The following Assignment 1 will be on from https://otexts.com/fpp2/graphics.html Chapter 2.
autoplot() was used to plot each of these in separate plots as shown below
library(forecast)
library(kableExtra)
library(dplyr)
library(ggplot2)
defaulttheme<-theme(panel.background = element_blank(),
panel.border = element_rect(color = "black", fill=NA))

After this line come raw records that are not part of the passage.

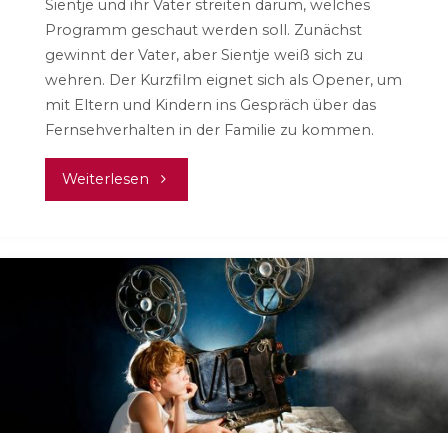
Sientje und ihr Vater streiten darum, welches
Programm geschaut werden soll. Zunächst
gewinnt der Vater, aber Sientje weiß sich zu
wehren. Der Kurzfilm eignet sich als Opener, um
mit Eltern und Kindern ins Gespräch über das
Fernsehverhalten in der Familie zu kommen.
"Sientje
Weiterlesen
–
Das
Fernsehen"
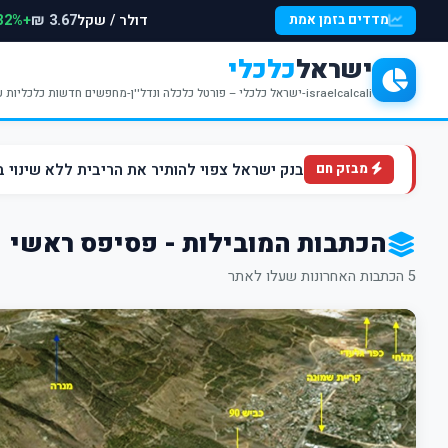
דולר / שקל
+0.32%
מדדים בזמן אמת
3.67 ₪
ישראל
כלכלי
israelcalcali-ישראל כלכלי – פורטל כלכלה ונדל''ן-מחפשים חדשות כלכליות עדכניות? האתר ישראל כלכלי מציע עדכונים וחדשות שבתחומי הכלכלה הפיננסים והנדל''ן
בנק ישראל צפוי להותיר את הריבית ללא שינוי ברמה של 4.5% ברקע הלחצים ה
מבזק חם
הכתבות המובילות - פסיפס ראשי
5 הכתבות האחרונות שעלו לאתר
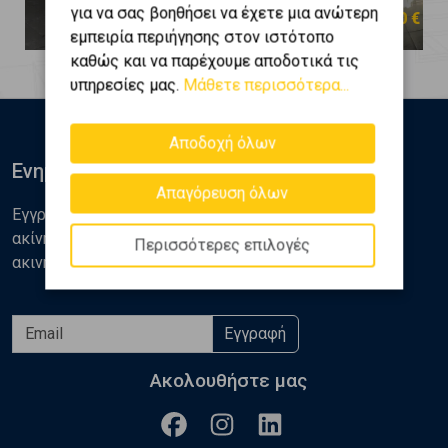
για να σας βοηθήσει να έχετε μια ανώτερη
250.000 €
250.000 €
εμπειρία περιήγησης στον ιστότοπο
καθώς και να παρέχουμε αποδοτικά τις
υπηρεσίες μας.
Μάθετε περισσότερα...
Αποδοχή όλων
Ενημερωθείτε
Απαγόρευση όλων
Εγγραφείτε στο newsletter της Golden Home για νέα
ακίνητα, αναλύσεις και διάφορα θέματα της αγοράς
Περισσότερες επιλογές
ακινήτων
Εγγραφή
Ακολουθήστε μας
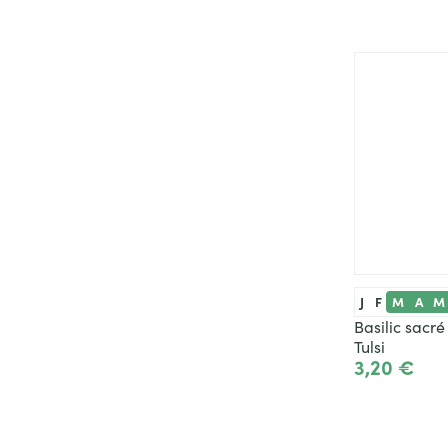
J
F
M
A
M
Basilic sacr
Tulsi
3,20 €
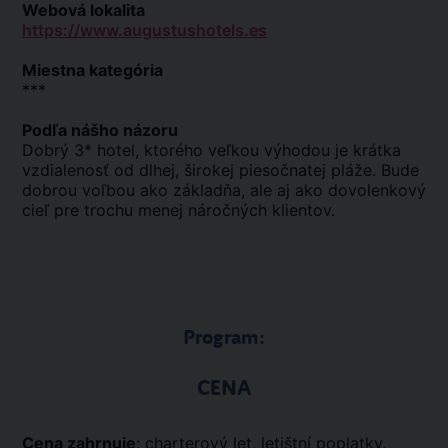
Webová lokalita
https://www.augustushotels.es
Miestna kategória
***
Podľa nášho názoru
Dobrý 3* hotel, ktorého veľkou výhodou je krátka
vzdialenosť od dlhej, širokej piesočnatej pláže. Bude
dobrou voľbou ako základňa, ale aj ako dovolenkový
cieľ pre trochu menej náročných klientov.
Program:
CENA
Cena zahrnuje
: charterový let, letištní poplatky,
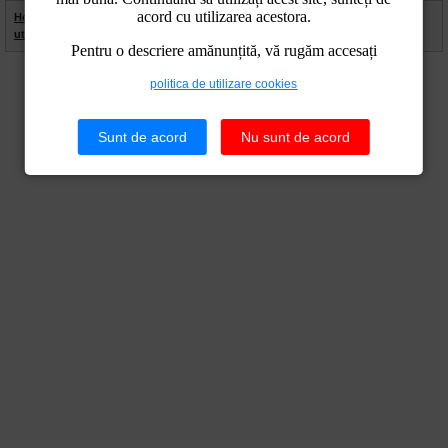
acord cu utilizarea acestora.
Home
|
Contact
|
Site Map
|
Termeni Legali
|
Politica de
utilizare cookies
|
Politica de confidentialitate
Pentru o descriere amănunțită, vă rugăm accesați
politica de utilizare cookies
Sunt de acord
Nu sunt de acord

autoplot(gold)+defaulttheme
autoplot(woolyrnq)+defaulttheme
autoplot(gas)+defaulttheme
The frequency of each gold, woolyrnq and gas are shown respectively below
frequency(gold)
## [1] 1
frequency(woolyrnq)
## [1] 4
frequency(gas)
## [1] 12
as shown below the which.max function identifies 770 as the outlier point in the gold time series object.
which.max(gold)
## [1] 770
read the data, convert to time series and construct a time series plot below
tute1 = read.csv("http://otexts.com/fpp2/extrafiles/tute1.csv", header = T)
head(tute1,5)
## X Sales AdBudget GDP
## 1 Mar-81 1020.2 659.2 251.8
## 2 Jun-81 889.2 589.0 290.9
## 3 Sep-81 795.0 512.5 290.8
## 4 Dec-81 1003.9 614.1 292.4
## 5 Mar-82 1057.7 647.2 279.1
skimr::skim(tute1)
| Name | tute1 |
| Number of rows | 100 |
| Number of columns | 4 |
| _______________________ | |
| Column type frequency: | |
| character | 1 |
| numeric | 3 |
| ________________________ | |
| Group variables | None |
Variable type: character
| skim_variable | n_missing | complete_rate | min | max | empty | n_unique | whitespace |
|---|---|---|---|---|---|---|---|
| X | 0 | 1 | 6 | 6 | 0 | 100 | 0 |
Variable type: numeric
| skim_variable | n_missing | complete_rate | mean | sd | p0 | p25 | p50 | p75 | p100 | hist |
|---|---|---|---|---|---|---|---|---|---|---|
| Sales | 0 | 1 | 948.74 | 98.25 | 735.1 | 871.10 | 960.65 | 1018.70 | 1115.5 | <U+2583><U+2583><U+2586><U+2587><U+2585> |
| AdBudget | 0 | 1 | 591.93 | 54.34 | 489.9 | 569.47 | 608.50 | 634.97 | 665.9 | <U+2585><U+2581><U+2582><U+2587><U+2586> |
| GDP | 0 | 1 | 281.18 | 14.37 | 249.3 | 271.35 | 282.60 | 290.30 | 330.6 | <U+2582><U+2587><U+2587><U+2582><U+2581> |
mytimeseries <- ts(tute1[,-1], start=1981, frequency=4)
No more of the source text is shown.